Dacosta
reincidiu. E, quando Dacosta reincide, a terra treme. Melhor se diria que
retornou, pois é sobre os retornados de África que versa o seu último livro. O
Autor diz, a abrir a primeira página, que a expressão «retornados» é
desajustada (p. 9; tb. pp. 16 ou 27), pelo que começamos por nos desentender logo
quanto ao título: Os Retornados Mudaram
Portugal. A expressão «retornados» é desajustada mas, então, usa-se
no título do livro... porquê?
Antes
deste ensaio, Fernando Dacosta publicara um livro chamado Os Retornados Estão a Mudar Portugal,
que averbou o prémio Clube Português de Imprensa. O livro baseava-se numa
reportagem sensacional e piramidal de Fernando Dacosta. Segundo este, sempre modesto, dois
dias depois de a sua reportagem ser publicada, a BBC referia-a no seu
noticiário, «o mesmo fazendo, em cascata, órgãos de comunicação social dos
Estados Unidos ao Japão, da Suécia à Austrália» (p. 19). Depois, a edição em
livro «galardoada com vários prémios, de imediato se esgotou» (p. 20).
Em
1980, portanto, tivemos Os Retornados
Estão a Mudar Portugal. Agora, um novo trabalho: Os Retornados Mudaram Portugal. Nos anos oitenta, os retornados estão a mudar Portugal; em 2013,
concluíram o trabalho, e mudaram Portugal.
Em Portugal, tudo muda, tudo passa... menos Fernando Dacosta.
Com
mais uma pontita de imodéstia, Dacosta diz que o seu livro de 1980 era
um trabalho «pioneiro» e que se encontra «esgotadíssimo» (p. 9). Que Dacosta
está esgotadíssimo, disso ninguém duvida.
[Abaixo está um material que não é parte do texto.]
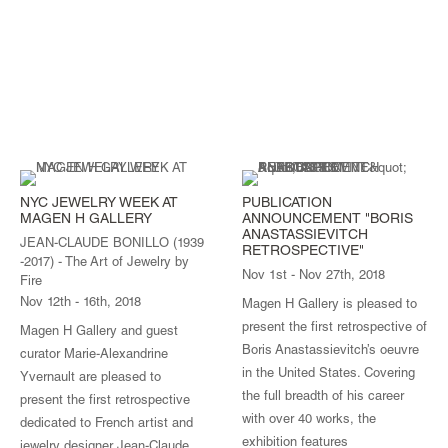
NYC JEWELRY WEEK AT
PUBLICATION
MAGEN H GALLERY
ANNOUNCEMENT "BORIS
ANASTASSIEVITCH
JEAN-CLAUDE BONILLO (1939
RETROSPECTIVE"
-2017) - The Art of Jewelry by
Nov 1st - Nov 27th, 2018
Fire
Nov 12th - 16th, 2018
Magen H Gallery is pleased to
present the first retrospective of
Magen H Gallery and guest
Boris Anastassievitch’s oeuvre
curator Marie-Alexandrine
in the United States. Covering
Yvernault are pleased to
the full breadth of his career
present the first retrospective
with over 40 works, the
dedicated to French artist and
exhibition features
jewelry designer Jean-Claude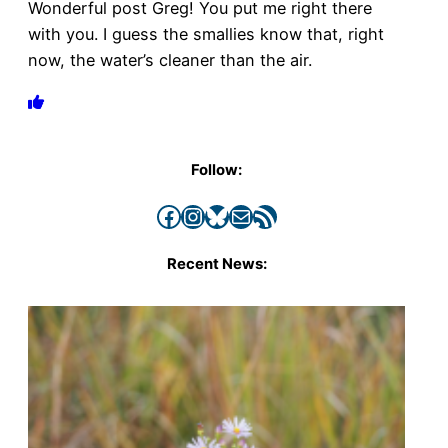
Wonderful post Greg! You put me right there
with you. I guess the smallies know that, right
now, the water’s cleaner than the air.
Follow:
Facebook
Instagram
Bluesky
Mail
RSS Feed
Recent News: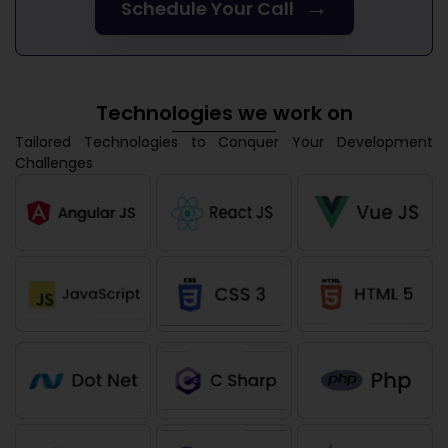
→
Schedule Your Call
Technologies we work on
Tailored Technologies to Conquer Your Development
Challenges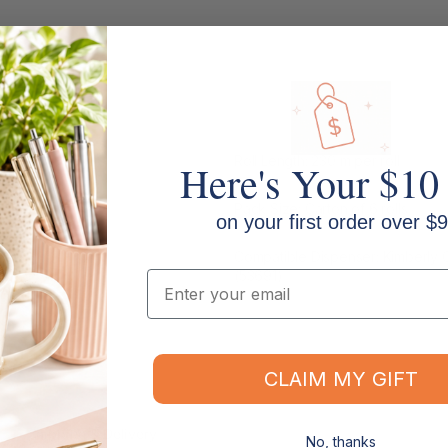
Roll Length: 230 m per roll
Here's Your $10
Pack Size: Carton of 6 rolls
on your first order over $9
Compatible Dispenser: Kimberly C
(53691)
Email
CLAIM MY GIFT
Shipping & Delivery
No, thanks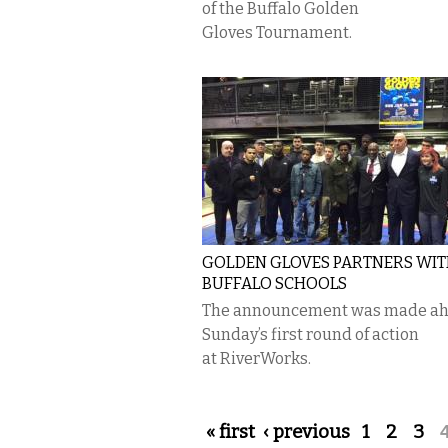
of the Buffalo Golden
Gloves Tournament.
GOLDEN GLOVES PARTNERS WI
BUFFALO SCHOOLS
The announcement was made ah
Sunday’s first round of action
at RiverWorks.
Pages
« first
‹ previous
1
2
3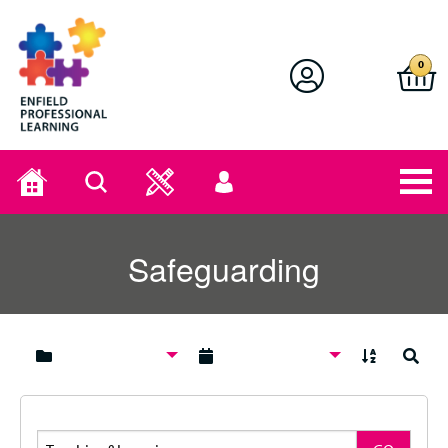
Enfield Professional Learning
0
Home
Search
User
menu
Safeguarding
A to Z
Search
Search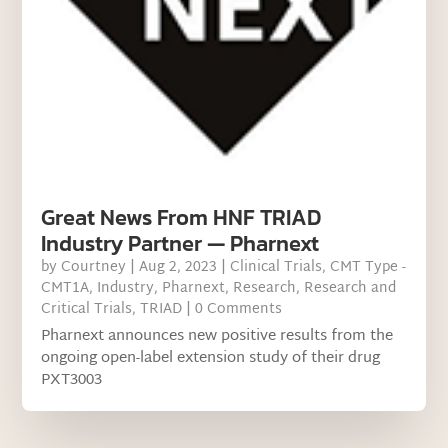
Great News From HNF TRIAD
Industry Partner — Pharnext
by
Courtney
|
Aug 2, 2023
|
Clinical Trials
,
CMT Type -
CMT1A
,
Industry
,
Pharnext
,
Research
,
Research and
Critical Trials
,
TRIAD
| 0 Comments
Pharnext announces new positive results from the
ongoing open-label extension study of their drug
PXT3003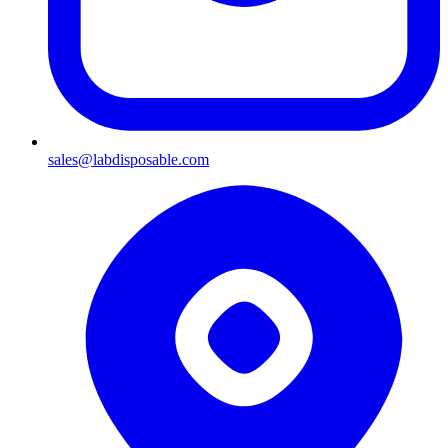
sales@labdisposable.com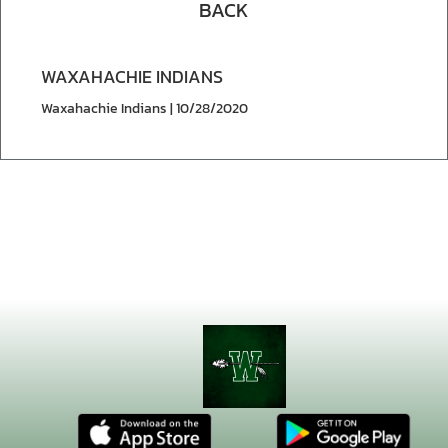
BACK
WAXAHACHIE INDIANS
Waxahachie Indians | 10/28/2020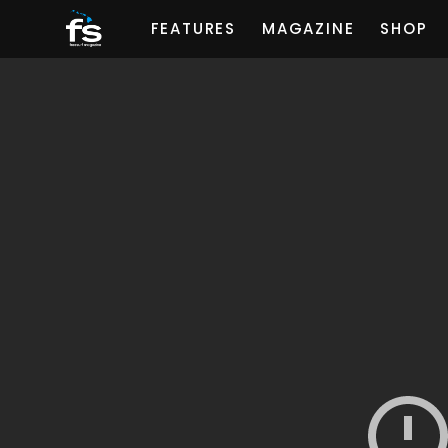
FEATURES
MAGAZINE
SHOP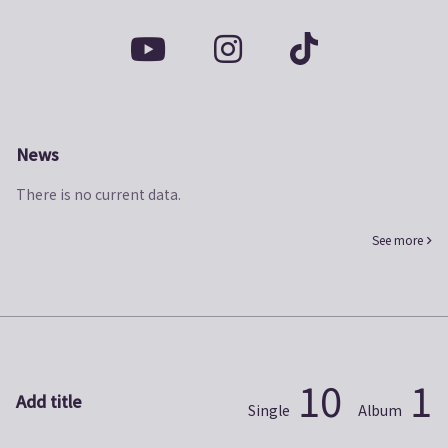
News
There is no current data.
See more
10
1
Add title
Single
Album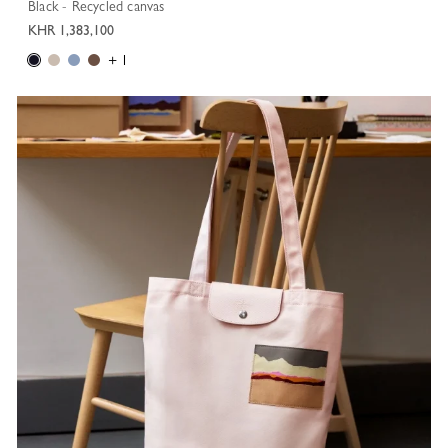
Black - Recycled canvas
KHR 1,383,100
+ 1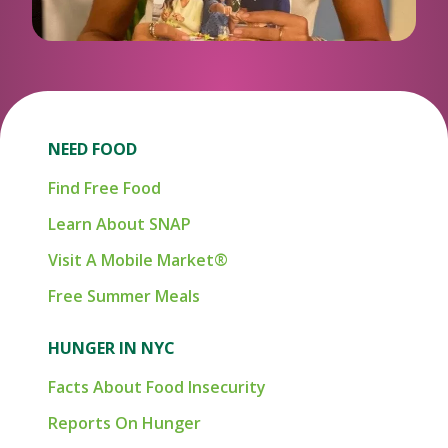
NEED FOOD
Find Free Food
Learn About SNAP
Visit A Mobile Market®
Free Summer Meals
HUNGER IN NYC
Facts About Food Insecurity
Reports On Hunger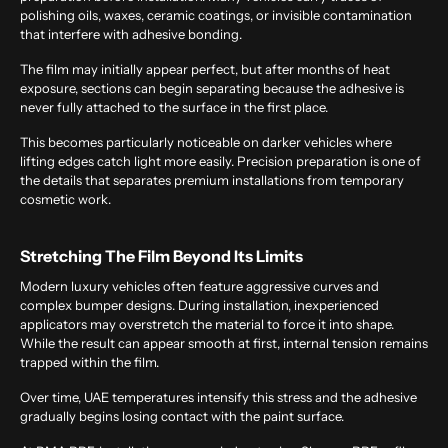
polishing oils, waxes, ceramic coatings, or invisible contamination
that interfere with adhesive bonding.
The film may initially appear perfect, but after months of heat
exposure, sections can begin separating because the adhesive is
never fully attached to the surface in the first place.
This becomes particularly noticeable on darker vehicles where
lifting edges catch light more easily. Precision preparation is one of
the details that separates premium installations from temporary
cosmetic work.
Stretching The Film Beyond Its Limits
Modern luxury vehicles often feature aggressive curves and
complex bumper designs. During installation, inexperienced
applicators may overstretch the material to force it into shape.
While the result can appear smooth at first, internal tension remains
trapped within the film.
Over time, UAE temperatures intensify this stress and the adhesive
gradually begins losing contact with the paint surface.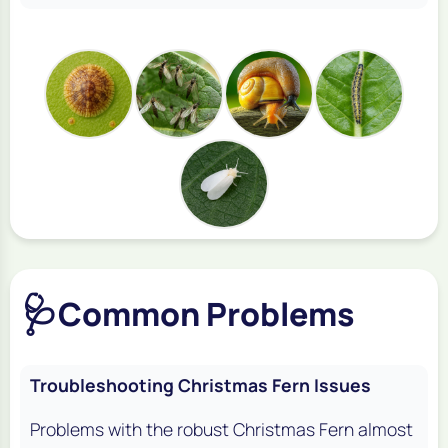
🩺
Common Problems
Troubleshooting Christmas Fern Issues
Problems with the robust Christmas Fern almost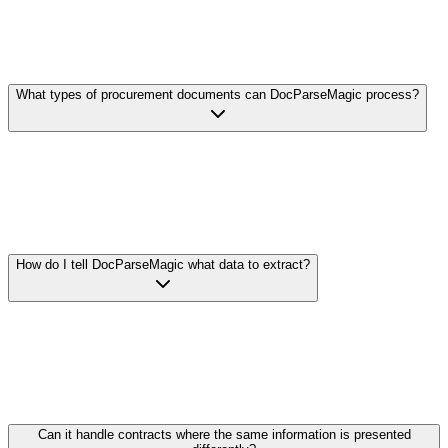
What types of procurement documents can DocParseMagic process?
DocParseMagic handles virtually any procurement document
format: RFP responses, vendor proposals, master service
agreements, statements of work, pricing sheets, and more. We
support Word documents, PDFs, Excel spreadsheets, scanned
documents, and even photos of contracts.
How do I tell DocParseMagic what data to extract?
Simply describe what you're looking for in plain English. For
example: 'Extract the unit price, volume discounts, payment terms,
and warranty period from each proposal.' Our AI understands
procurement terminology and finds the relevant information
regardless of how vendors have formatted or labeled it.
Can it handle contracts where the same information is presented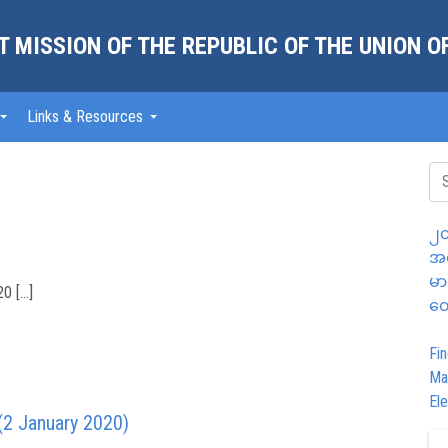
 MISSION OF THE REPUBLIC OF THE UNION 
Links & Resources
၂၀
အထ
မာ
0 […]
တွ
Fin
Ma
Ele
(2 January 2020)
Já quanto ao seu autoproclamado
pioneirismo, lamentamos desiludi-lo: em 1976 saiu o livro Acusamos a Descolonização. Relatos das Vicissitudes Passadas pelos
Retornados e, igualmente em 1976, António Pires publicou Retornados, Desalojados, Espoliados. Fernando
Dacosta poderá ser pioneiro, até mesmo um grandessíssimo pioneiro, mas, em
matéria de retornados, há pioneiros bem mais pioneiros do que ele.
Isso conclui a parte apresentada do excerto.